Dennis Shasha is a professor of Computer Science at New York University. His latest puzzle book Puzzles for Programmers and Pros outlined some general approaches to programmatic puzzle solving. This column challenges you to find the solutions to the puzzles that lie at the core of some cool tough applications. He solicits your help in identifying such cool apps.
If you've been reading Dr. Dobb's for many years, you may remember Dr. Ecco's Omniheurist Corner. In that column, Professor Shasha posed puzzles that required computer solutions. Dennis is returning to Dr. Dobb's, but with a new twist on puzzles. The idea is to take inspiration from the challenging apps that readers have faced and to turn those into puzzles.
If you have written an application that required extensive use of heuristics (because no algorithm would solve it) or that is otherwise algorithmically interesting, please send mail to Dennis at firstname.lastname@example.org. Put "Tough Apps" in the subject line. If he likes it, he will contact you. Then he will try to understand what you've done and create a puzzle explaining the algorithmic core. You will write a little blurb about yourself and the problem if you want.
In many sports, a factor of two from the world record is still respectable. If you can swim 400 meters in less than twice the time of Michael Phelps, climb El Cap half as fast as Lynn Hill, or windsurf at half the speed of Antoine Albeau, you are doing well.

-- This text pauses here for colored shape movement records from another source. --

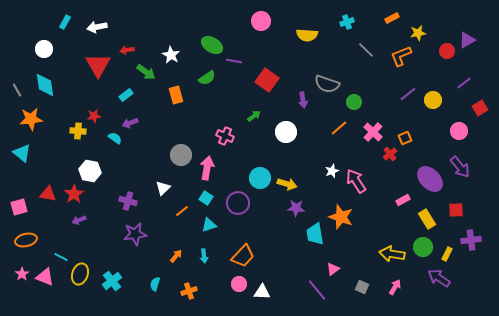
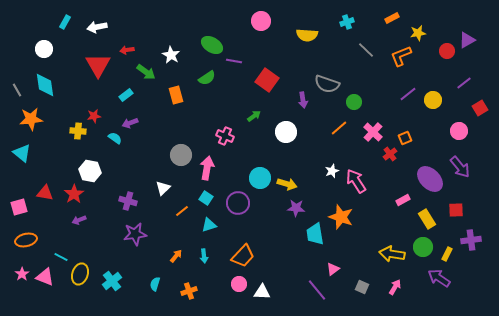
red triangle at (48, 194): moved 3 px left, 1 px up
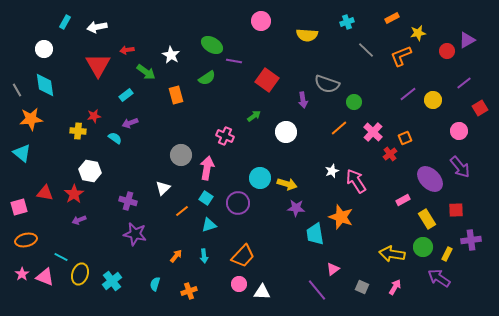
purple star at (135, 234): rotated 20 degrees clockwise
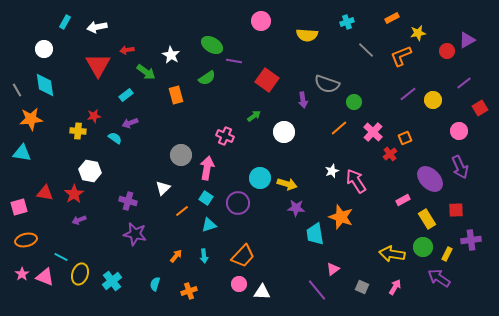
white circle at (286, 132): moved 2 px left
cyan triangle at (22, 153): rotated 30 degrees counterclockwise
purple arrow at (460, 167): rotated 15 degrees clockwise
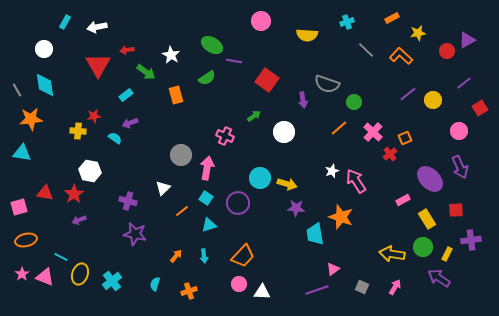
orange L-shape at (401, 56): rotated 65 degrees clockwise
purple line at (317, 290): rotated 70 degrees counterclockwise
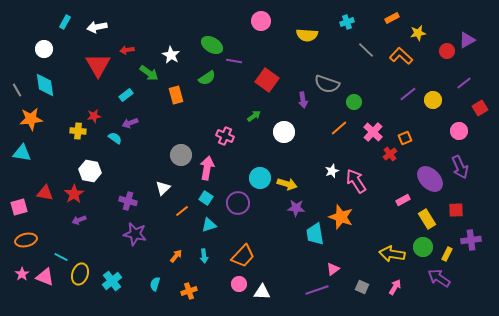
green arrow at (146, 72): moved 3 px right, 1 px down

Similarly, many problems that have no fast ("polynomial time") algorithm have fast approximation algorithms that give results within a factor of two of the optimal conceivable solution. Heuristics will often help improve beyond the factor of two, but starting with a half-as-good-as-optimal approach gives a foundation from which you can build.

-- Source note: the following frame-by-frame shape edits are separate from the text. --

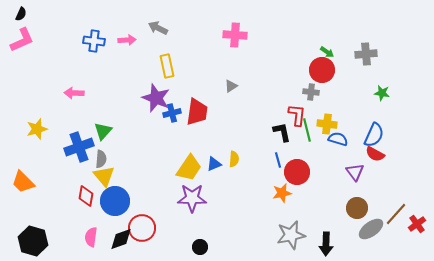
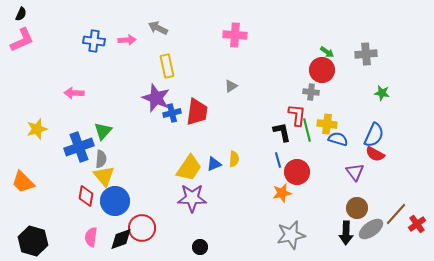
black arrow at (326, 244): moved 20 px right, 11 px up
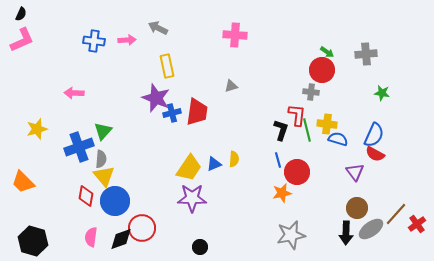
gray triangle at (231, 86): rotated 16 degrees clockwise
black L-shape at (282, 132): moved 1 px left, 2 px up; rotated 30 degrees clockwise
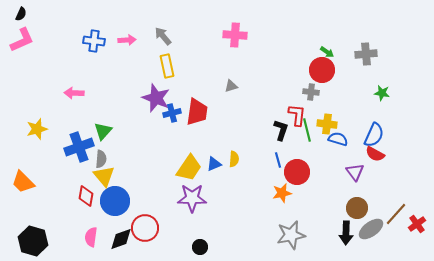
gray arrow at (158, 28): moved 5 px right, 8 px down; rotated 24 degrees clockwise
red circle at (142, 228): moved 3 px right
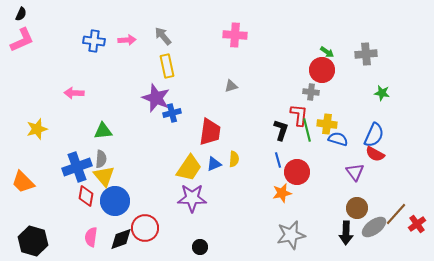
red trapezoid at (197, 112): moved 13 px right, 20 px down
red L-shape at (297, 115): moved 2 px right
green triangle at (103, 131): rotated 42 degrees clockwise
blue cross at (79, 147): moved 2 px left, 20 px down
gray ellipse at (371, 229): moved 3 px right, 2 px up
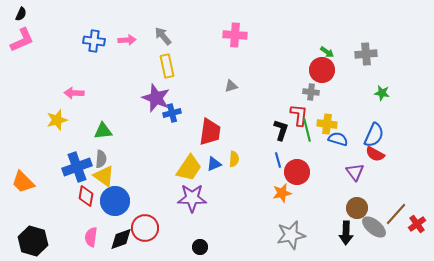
yellow star at (37, 129): moved 20 px right, 9 px up
yellow triangle at (104, 176): rotated 15 degrees counterclockwise
gray ellipse at (374, 227): rotated 75 degrees clockwise
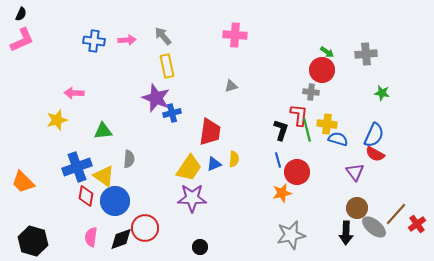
gray semicircle at (101, 159): moved 28 px right
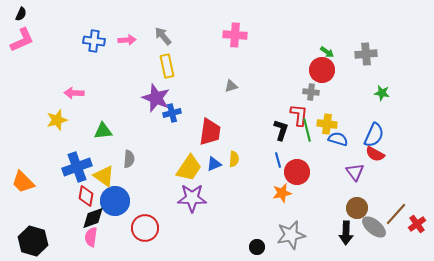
black diamond at (121, 239): moved 28 px left, 21 px up
black circle at (200, 247): moved 57 px right
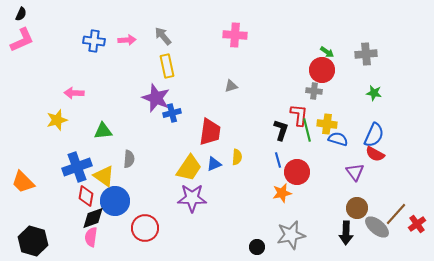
gray cross at (311, 92): moved 3 px right, 1 px up
green star at (382, 93): moved 8 px left
yellow semicircle at (234, 159): moved 3 px right, 2 px up
gray ellipse at (374, 227): moved 3 px right
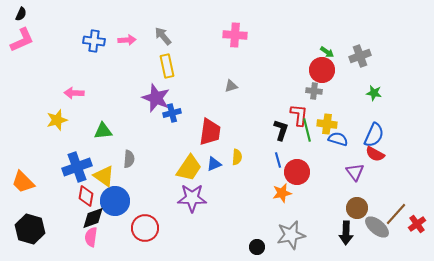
gray cross at (366, 54): moved 6 px left, 2 px down; rotated 15 degrees counterclockwise
black hexagon at (33, 241): moved 3 px left, 12 px up
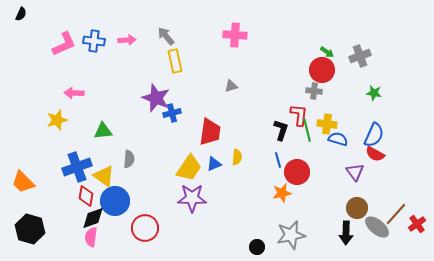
gray arrow at (163, 36): moved 3 px right
pink L-shape at (22, 40): moved 42 px right, 4 px down
yellow rectangle at (167, 66): moved 8 px right, 5 px up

Many such problems are scheduling algorithms. While the traveling salesman project gets the most press, the mother of practical scheduling algorithms is the shop scheduling problem. The problem also enjoys the virtue of being relevant to parallel and distributed computing.
Shop scheduling goes like this: You have M machines and J jobs. Any job can be done on any machine, but some jobs take more time than others. How can you get all jobs done in as little time as possible?

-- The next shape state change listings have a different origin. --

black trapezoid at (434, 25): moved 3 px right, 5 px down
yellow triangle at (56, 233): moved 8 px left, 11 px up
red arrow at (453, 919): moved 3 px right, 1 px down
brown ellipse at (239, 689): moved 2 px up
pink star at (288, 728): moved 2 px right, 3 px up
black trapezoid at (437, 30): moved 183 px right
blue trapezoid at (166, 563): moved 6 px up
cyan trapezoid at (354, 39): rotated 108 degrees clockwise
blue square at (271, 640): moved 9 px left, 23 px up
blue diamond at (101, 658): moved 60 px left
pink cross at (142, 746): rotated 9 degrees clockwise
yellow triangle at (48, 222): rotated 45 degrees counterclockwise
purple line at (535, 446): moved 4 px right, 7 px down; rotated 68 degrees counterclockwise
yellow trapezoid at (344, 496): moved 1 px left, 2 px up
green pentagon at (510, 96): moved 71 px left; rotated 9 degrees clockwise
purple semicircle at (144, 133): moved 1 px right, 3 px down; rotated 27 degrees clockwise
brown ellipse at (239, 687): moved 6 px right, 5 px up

Remarkably, the following simple algorithm is within a factor of two of the optimal. Put jobs in a list in some order (any order will do). When a machine is idle, assign the next job in the list to that machine. How can such an apparently naive algorithm give any guarantee at all? Let's see.
Suppose the last job to complete begins at time t. Let L be the time to do that last job. Therefore the total time to complete all the jobs is t + L using this algorithm. Note that before t, all machines are used, because the naive algorithm uses every idle machine as it becomes available. Therefore the optimal schedule cannot use less than t time units. Further, the optimal schedule cannot complete before time L, because at least one job takes L time. So, if t >= L, then t + L <= 2t <= 2 * time of the optimal schedule. Similarly, if L >= t, then t + L <= 2L <= 2 * time of the optimal schedule. So, the naive algorithm yields a schedule that is no more than twice as long as the optimal possible schedule. What's cool is that you can prove this without even trying to find the optimal schedule.
This analysis immediately suggests a heuristic: Put the most time-consuming job remaining on the next available device. That will tend to avoid having the longest task scheduled near the end. It does not however guarantee an optimum.
1. Can you show an example in which this algorithm does not attain an optimal schedule (though it is within a factor of two)?
This factor-of-two idea works in a variety of contexts. Suppose you are sending machine parts from Trenton to Scranton on identical flatbed trucks. The width of each machine part extends the entire width of a truck. Further, no part can be stacked on top of another and the part must lie completely on the flatbed.
2. Can you guarantee to use no more than about twice the minimum conceivable number of trucks?
As long as we're in the transportation business, let's return to the traveling salesman problem. That problem goes like this. A salesman wants to travel to a set of towns by road, starting say from town A. The question is which route to take to minimize the total time spent in traveling. It's ok for the salesman to go through a town twice provided he visits every town at least once.
For the factor-of-two method to work, we need two assumptions. First, symmetry: it should take the same time to go from town x to y as to from y to x for any towns x and y. Second, triangle inequality: the time it takes to go from town x to town y through town z is greater than or equal to the time of the shortest path from x to z.That is, it shouldn't be faster, though it can be just as fast, to take a detour. As a consequence of these assumptions, a shortest route through the towns never needs to loop. So the shortest route is a special case of a tree, which is a graph structure without loops.
Finally, there is a very efficient algorithm to find a smallest cost tree that connects all the towns. The minimum spanning tree algorithm, in the version developed by Joseph Kruskal in the 1950s, works like this: Consider the towns to be nodes and roads to be edges. Form the edges of the minimum spanning tree TreeEdges as follows starting from the empty set:
Until you have a tree that connects all nodes, if the time to traverse the edge between x and y is among the smallest for any edge not already in TreeEdges and TreeEdges does not yet contain a path between x and y, add the edge between x and y to TreeEdges else discard the edge between x and y.
As an example, Figure 1 shows a simple graph and Figure 2 shows a minimum spanning tree.
3. How can you use the minimum spanning tree to find a route that is no more than twice the optimal route in cost? How would you improve this?